> WHAT IS BEING ASKED
Among the entries below, only the lines from the one with "Για περισσότερες πληροφορίες στην ιστοσελίδα" through the one with "Este tipo de construcciones debe formar parte" are wanted, reproduced exactly. Pictures are not wanted.

> Collected data

-*-

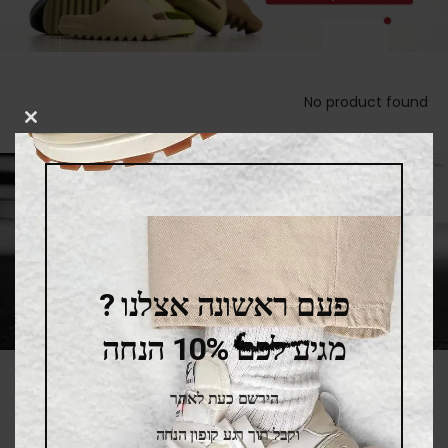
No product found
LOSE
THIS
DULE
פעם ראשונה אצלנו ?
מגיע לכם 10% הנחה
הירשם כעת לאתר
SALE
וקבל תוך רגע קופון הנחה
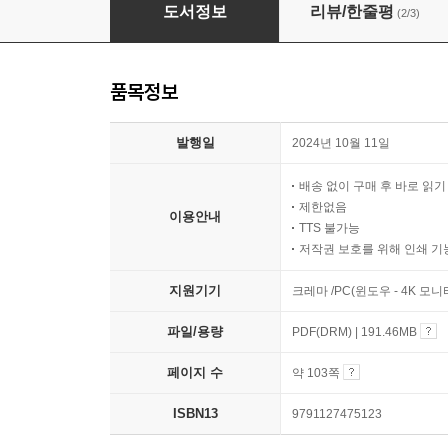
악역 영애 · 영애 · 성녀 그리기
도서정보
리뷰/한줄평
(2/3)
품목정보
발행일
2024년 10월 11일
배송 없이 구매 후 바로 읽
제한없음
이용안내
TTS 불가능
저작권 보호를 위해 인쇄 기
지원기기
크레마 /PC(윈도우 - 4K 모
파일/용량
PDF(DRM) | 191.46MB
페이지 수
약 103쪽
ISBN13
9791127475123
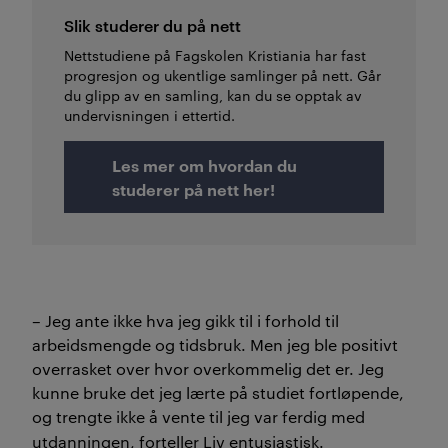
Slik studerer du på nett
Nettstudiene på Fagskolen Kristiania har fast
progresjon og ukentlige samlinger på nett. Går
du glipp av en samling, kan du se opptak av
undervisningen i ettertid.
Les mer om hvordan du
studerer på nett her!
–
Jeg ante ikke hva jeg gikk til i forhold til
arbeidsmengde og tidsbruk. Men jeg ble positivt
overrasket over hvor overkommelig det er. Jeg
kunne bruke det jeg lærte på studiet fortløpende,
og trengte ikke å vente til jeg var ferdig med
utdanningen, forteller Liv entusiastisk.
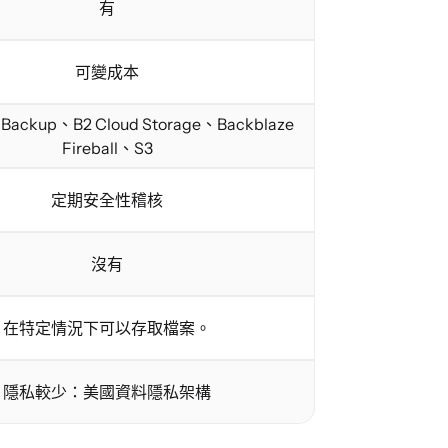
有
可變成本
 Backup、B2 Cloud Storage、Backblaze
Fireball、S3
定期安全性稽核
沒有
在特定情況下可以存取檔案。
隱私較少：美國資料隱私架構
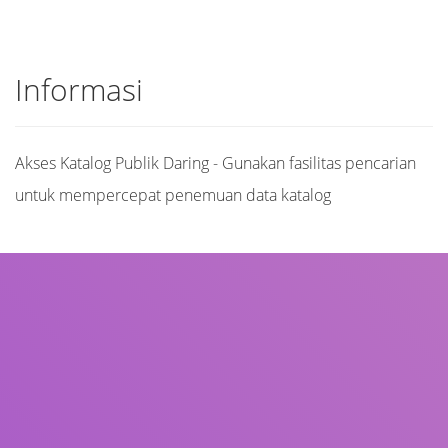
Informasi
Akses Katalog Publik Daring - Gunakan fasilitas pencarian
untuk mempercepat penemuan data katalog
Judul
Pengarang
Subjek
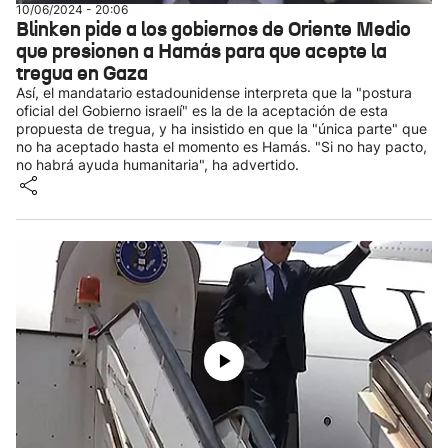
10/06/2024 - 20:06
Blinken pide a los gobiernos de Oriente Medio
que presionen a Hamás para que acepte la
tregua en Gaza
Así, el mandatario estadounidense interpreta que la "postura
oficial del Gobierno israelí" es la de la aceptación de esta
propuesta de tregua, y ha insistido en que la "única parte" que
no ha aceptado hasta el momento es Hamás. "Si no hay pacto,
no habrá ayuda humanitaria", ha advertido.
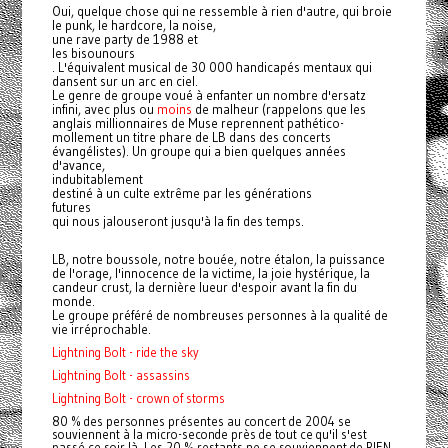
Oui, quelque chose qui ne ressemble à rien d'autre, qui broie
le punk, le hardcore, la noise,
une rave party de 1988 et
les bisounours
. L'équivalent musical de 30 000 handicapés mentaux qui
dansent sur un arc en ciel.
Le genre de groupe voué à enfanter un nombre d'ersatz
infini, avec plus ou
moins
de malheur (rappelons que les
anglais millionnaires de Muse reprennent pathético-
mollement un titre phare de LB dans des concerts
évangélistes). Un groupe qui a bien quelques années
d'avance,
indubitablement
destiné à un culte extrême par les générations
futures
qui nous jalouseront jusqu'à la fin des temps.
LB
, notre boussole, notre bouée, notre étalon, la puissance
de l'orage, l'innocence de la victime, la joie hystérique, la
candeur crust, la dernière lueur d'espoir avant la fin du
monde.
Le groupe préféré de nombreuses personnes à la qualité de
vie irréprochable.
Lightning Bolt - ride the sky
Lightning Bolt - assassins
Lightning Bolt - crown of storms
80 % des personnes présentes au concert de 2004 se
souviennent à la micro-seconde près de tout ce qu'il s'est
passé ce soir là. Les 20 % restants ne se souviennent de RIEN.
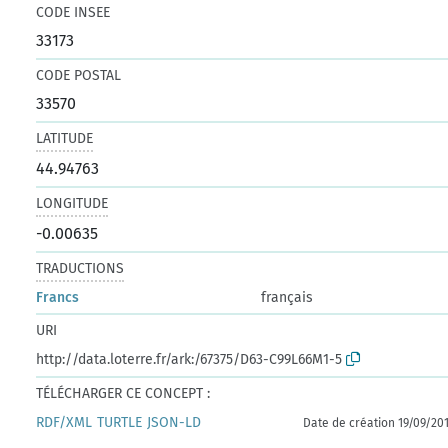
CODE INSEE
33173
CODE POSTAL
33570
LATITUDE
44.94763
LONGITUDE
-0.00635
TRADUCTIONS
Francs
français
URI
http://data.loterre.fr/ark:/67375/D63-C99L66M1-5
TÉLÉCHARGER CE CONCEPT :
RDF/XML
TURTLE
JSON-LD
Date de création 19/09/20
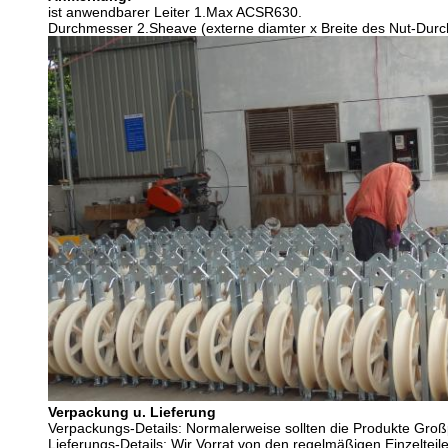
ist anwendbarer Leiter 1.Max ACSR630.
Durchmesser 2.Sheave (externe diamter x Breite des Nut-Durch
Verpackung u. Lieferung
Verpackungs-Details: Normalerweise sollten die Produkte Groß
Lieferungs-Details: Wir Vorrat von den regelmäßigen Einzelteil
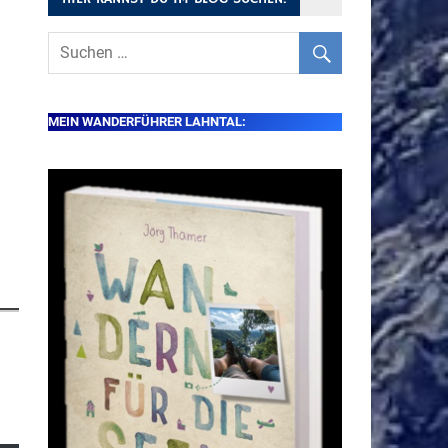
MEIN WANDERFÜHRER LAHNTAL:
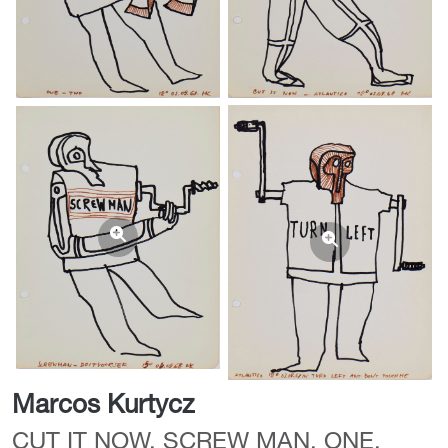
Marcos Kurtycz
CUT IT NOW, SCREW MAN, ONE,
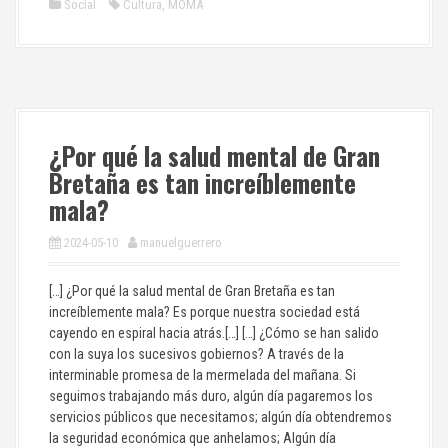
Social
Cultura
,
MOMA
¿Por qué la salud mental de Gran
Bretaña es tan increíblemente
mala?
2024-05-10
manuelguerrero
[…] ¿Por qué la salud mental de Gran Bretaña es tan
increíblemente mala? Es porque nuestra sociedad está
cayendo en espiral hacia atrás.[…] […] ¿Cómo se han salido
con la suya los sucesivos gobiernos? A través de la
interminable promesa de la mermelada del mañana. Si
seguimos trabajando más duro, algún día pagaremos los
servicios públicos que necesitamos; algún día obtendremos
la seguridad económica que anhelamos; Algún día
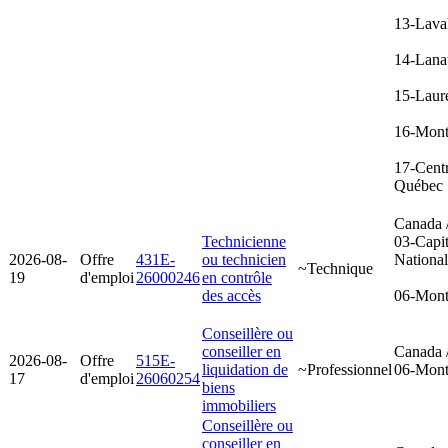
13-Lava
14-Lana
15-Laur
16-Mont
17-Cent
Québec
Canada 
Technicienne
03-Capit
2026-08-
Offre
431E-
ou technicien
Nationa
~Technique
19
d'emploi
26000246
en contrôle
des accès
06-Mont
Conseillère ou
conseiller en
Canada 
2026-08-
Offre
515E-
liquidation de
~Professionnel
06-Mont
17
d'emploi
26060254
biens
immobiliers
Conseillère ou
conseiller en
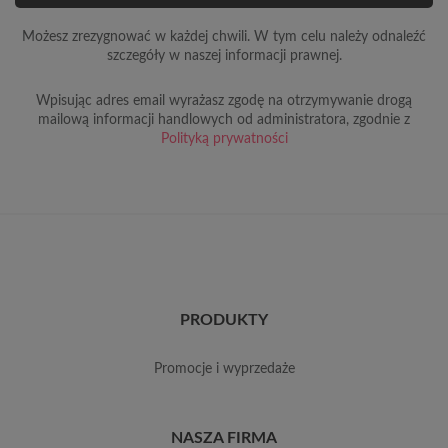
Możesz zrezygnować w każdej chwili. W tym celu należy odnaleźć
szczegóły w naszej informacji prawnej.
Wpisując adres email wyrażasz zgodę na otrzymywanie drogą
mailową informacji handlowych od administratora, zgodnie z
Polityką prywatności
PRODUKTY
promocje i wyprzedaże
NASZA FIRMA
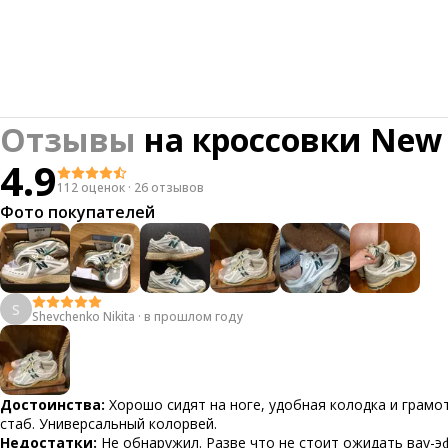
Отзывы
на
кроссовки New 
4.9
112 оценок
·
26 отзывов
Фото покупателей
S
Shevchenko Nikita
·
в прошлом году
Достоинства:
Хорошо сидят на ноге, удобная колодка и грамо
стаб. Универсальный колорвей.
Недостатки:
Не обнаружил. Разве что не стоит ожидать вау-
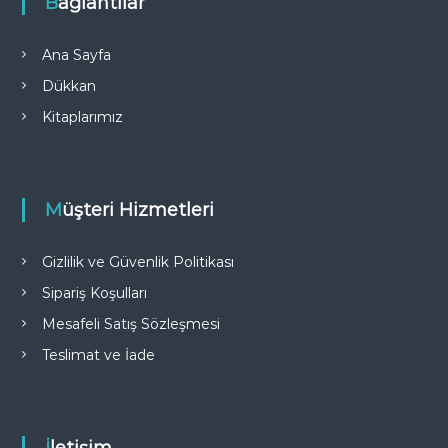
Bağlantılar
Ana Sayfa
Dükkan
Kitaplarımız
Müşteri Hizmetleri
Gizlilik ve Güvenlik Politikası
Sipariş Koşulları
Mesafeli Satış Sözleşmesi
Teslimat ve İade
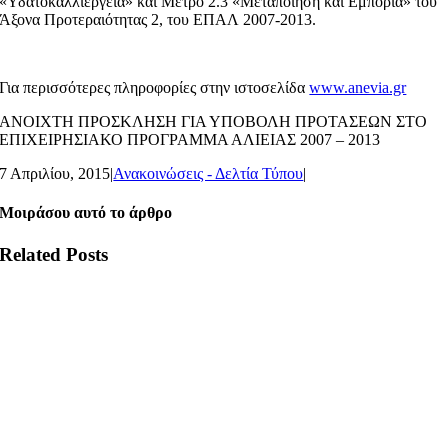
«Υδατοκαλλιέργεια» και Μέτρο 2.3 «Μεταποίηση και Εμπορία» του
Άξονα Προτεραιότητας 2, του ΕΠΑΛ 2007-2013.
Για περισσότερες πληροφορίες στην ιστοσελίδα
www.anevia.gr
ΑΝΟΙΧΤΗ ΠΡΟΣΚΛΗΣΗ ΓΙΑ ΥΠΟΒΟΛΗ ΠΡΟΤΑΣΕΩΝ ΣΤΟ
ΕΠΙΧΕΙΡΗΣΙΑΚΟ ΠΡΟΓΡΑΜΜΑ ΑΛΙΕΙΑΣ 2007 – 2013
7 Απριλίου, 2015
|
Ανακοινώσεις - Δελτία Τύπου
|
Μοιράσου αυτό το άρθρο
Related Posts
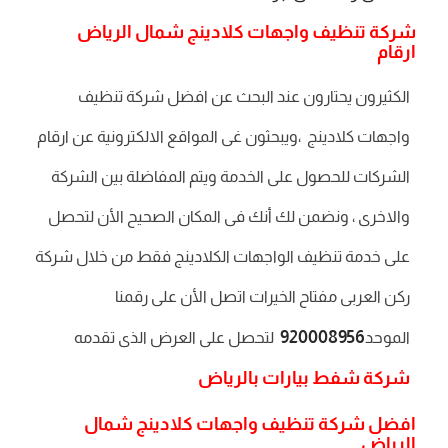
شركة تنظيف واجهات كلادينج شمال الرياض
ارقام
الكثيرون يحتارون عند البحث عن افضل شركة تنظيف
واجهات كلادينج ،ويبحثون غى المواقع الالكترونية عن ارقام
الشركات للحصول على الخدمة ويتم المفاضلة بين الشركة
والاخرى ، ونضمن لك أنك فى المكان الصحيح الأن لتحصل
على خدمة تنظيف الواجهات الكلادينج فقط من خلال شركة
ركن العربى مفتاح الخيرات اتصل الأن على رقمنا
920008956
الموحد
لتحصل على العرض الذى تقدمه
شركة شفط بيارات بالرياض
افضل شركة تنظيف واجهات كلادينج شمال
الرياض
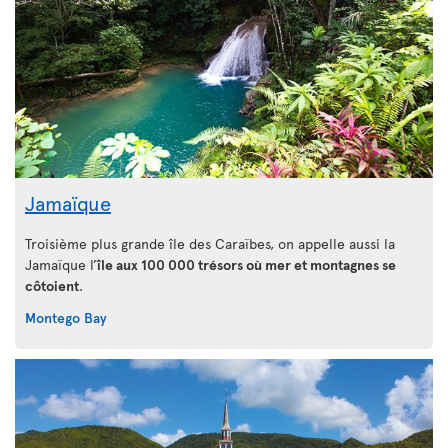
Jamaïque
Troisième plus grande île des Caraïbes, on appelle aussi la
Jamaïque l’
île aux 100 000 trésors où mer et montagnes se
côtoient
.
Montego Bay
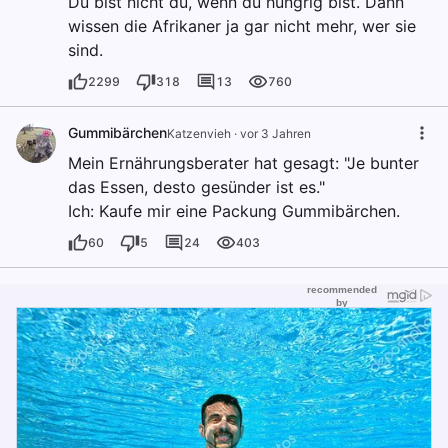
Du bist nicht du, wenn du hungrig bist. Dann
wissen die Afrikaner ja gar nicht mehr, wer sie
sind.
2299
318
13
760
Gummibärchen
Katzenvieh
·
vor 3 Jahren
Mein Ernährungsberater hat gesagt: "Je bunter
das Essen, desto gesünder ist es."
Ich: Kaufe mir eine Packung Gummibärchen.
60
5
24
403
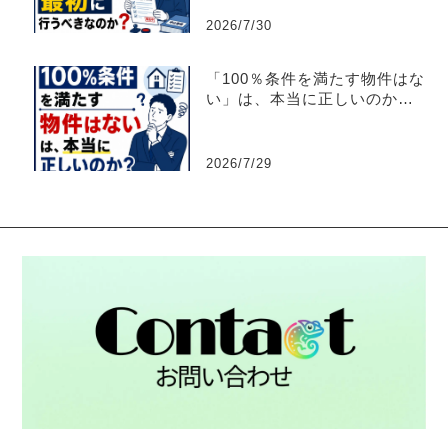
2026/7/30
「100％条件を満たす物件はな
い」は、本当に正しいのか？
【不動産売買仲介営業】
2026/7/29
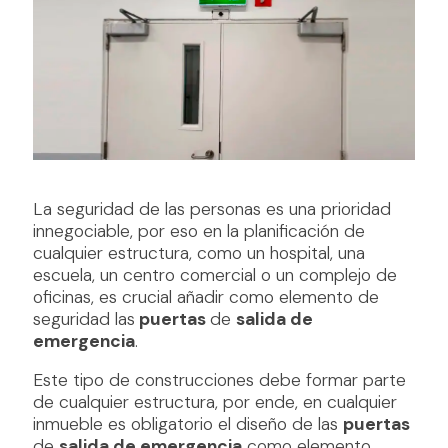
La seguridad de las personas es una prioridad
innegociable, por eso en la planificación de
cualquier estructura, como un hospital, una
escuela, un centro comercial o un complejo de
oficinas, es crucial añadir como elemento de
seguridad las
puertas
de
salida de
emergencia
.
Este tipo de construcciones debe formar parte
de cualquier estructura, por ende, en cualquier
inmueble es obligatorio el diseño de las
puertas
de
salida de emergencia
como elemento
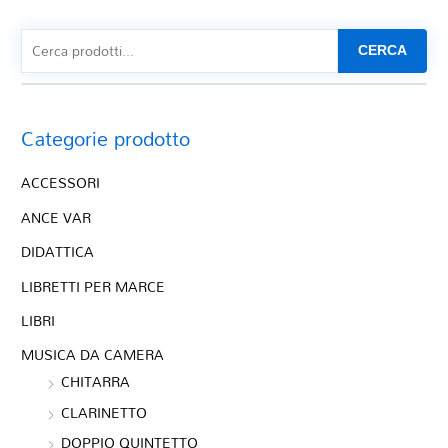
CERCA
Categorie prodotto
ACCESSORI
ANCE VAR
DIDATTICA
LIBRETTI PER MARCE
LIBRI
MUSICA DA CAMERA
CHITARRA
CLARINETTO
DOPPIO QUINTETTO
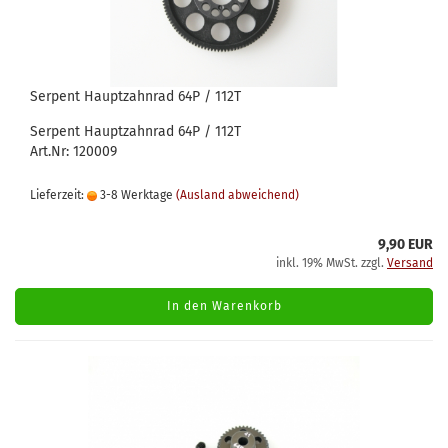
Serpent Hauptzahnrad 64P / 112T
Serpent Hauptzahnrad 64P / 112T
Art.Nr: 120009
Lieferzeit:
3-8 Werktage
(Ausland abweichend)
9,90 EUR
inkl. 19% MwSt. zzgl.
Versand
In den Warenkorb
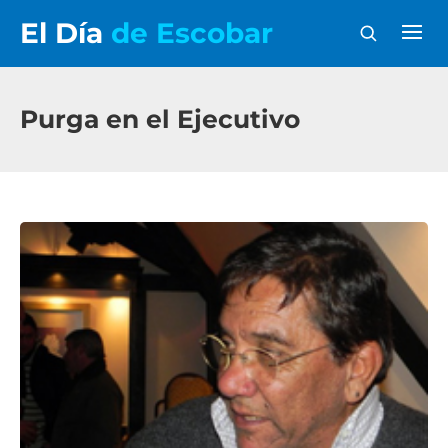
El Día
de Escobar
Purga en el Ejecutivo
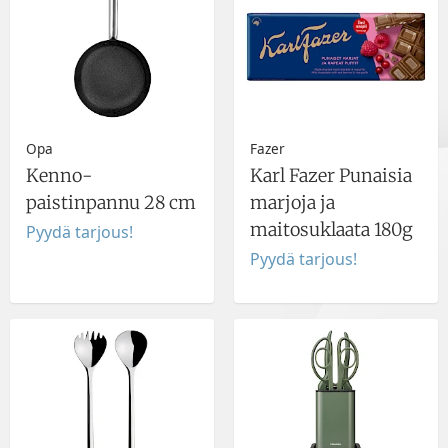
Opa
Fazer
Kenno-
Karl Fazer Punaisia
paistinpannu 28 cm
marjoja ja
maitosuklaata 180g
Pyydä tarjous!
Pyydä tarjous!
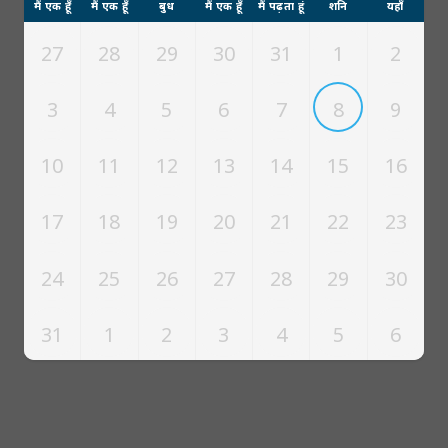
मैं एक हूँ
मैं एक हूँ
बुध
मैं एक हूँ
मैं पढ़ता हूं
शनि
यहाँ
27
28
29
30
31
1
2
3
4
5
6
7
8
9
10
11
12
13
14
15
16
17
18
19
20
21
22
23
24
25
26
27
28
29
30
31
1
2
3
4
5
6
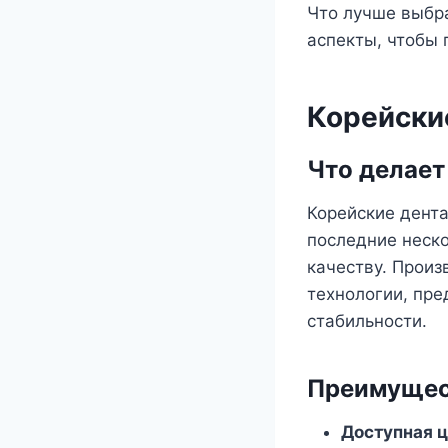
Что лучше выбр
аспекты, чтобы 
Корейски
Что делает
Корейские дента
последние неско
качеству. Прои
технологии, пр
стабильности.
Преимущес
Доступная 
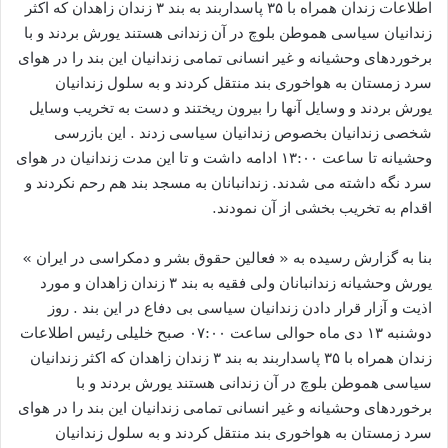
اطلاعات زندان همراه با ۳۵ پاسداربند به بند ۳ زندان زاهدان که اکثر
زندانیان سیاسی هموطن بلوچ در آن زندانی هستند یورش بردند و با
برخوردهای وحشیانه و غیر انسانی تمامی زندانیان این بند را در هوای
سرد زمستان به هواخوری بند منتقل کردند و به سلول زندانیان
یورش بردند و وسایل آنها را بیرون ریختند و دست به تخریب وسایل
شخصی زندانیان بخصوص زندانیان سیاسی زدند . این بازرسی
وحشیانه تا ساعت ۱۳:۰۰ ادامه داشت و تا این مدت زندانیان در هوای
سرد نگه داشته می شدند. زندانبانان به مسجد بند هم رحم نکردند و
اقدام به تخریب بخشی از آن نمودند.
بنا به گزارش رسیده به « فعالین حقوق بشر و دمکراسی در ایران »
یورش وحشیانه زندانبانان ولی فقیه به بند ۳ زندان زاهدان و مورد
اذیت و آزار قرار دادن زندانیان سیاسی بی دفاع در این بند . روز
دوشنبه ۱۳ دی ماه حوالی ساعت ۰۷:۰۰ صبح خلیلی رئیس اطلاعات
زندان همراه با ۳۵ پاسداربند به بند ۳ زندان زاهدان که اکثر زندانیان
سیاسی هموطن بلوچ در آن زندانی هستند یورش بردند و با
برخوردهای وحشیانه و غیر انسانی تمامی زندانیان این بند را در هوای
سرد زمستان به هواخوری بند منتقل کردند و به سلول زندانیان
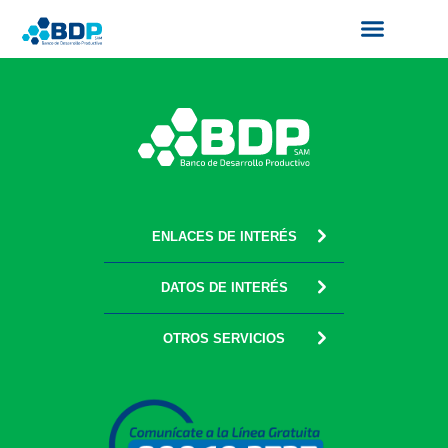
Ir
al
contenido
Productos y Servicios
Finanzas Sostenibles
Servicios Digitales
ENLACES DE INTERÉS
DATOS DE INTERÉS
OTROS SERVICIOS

-*-

> EXERCISE RESULT
Για περισσότερες πληροφορίες στην ιστοσελίδα
www.anevia.gr
ΑΝΟΙΧΤΗ ΠΡΟΣΚΛΗΣΗ ΓΙΑ ΥΠΟΒΟΛΗ ΠΡΟΤΑΣΕΩΝ ΣΤΟ
ΕΠΙΧΕΙΡΗΣΙΑΚΟ ΠΡΟΓΡΑΜΜΑ ΑΛΙΕΙΑΣ 2007 – 2013
7 Απριλίου, 2015
|
Ανακοινώσεις - Δελτία Τύπου
|
Μοιράσου αυτό το άρθρο
Related Posts
شركة تنظيف واجهات كلادينج شمال الرياض
ارقام
الكثيرون يحتارون عند البحث عن افضل شركة تنظيف
واجهات كلادينج ،ويبحثون غى المواقع الالكترونية عن ارقام
الشركات للحصول على الخدمة ويتم المفاضلة بين الشركة
والاخرى ، ونضمن لك أنك فى المكان الصحيح الأن لتحصل
على خدمة تنظيف الواجهات الكلادينج فقط من خلال شركة
ركن العربى مفتاح الخيرات اتصل الأن على رقمنا
920008956
الموحد
لتحصل على العرض الذى تقدمه
شركة شفط بيارات بالرياض
افضل شركة تنظيف واجهات كلادينج شمال
الرياض
Jamaïque
Troisième plus grande île des Caraïbes, on appelle aussi la
Jamaïque l’
île aux 100 000 trésors où mer et montagnes se
côtoient
.
Montego Bay
Du bist nicht du, wenn du hungrig bist. Dann
wissen die Afrikaner ja gar nicht mehr, wer sie
sind.
2299
318
13
760
Gummibärchen
Katzenvieh
·
vor 3 Jahren
Mein Ernährungsberater hat gesagt: "Je bunter
das Essen, desto gesünder ist es."
Ich: Kaufe mir eine Packung Gummibärchen.
60
5
24
403
2026/7/30
「100％条件を満たす物件はな
い」は、本当に正しいのか？
【不動産売買仲介営業】
2026/7/29
La seguridad de las personas es una prioridad
innegociable, por eso en la planificación de
cualquier estructura, como un hospital, una
escuela, un centro comercial o un complejo de
oficinas, es crucial añadir como elemento de
seguridad las
puertas
de
salida de
emergencia
.
Este tipo de construcciones debe formar parte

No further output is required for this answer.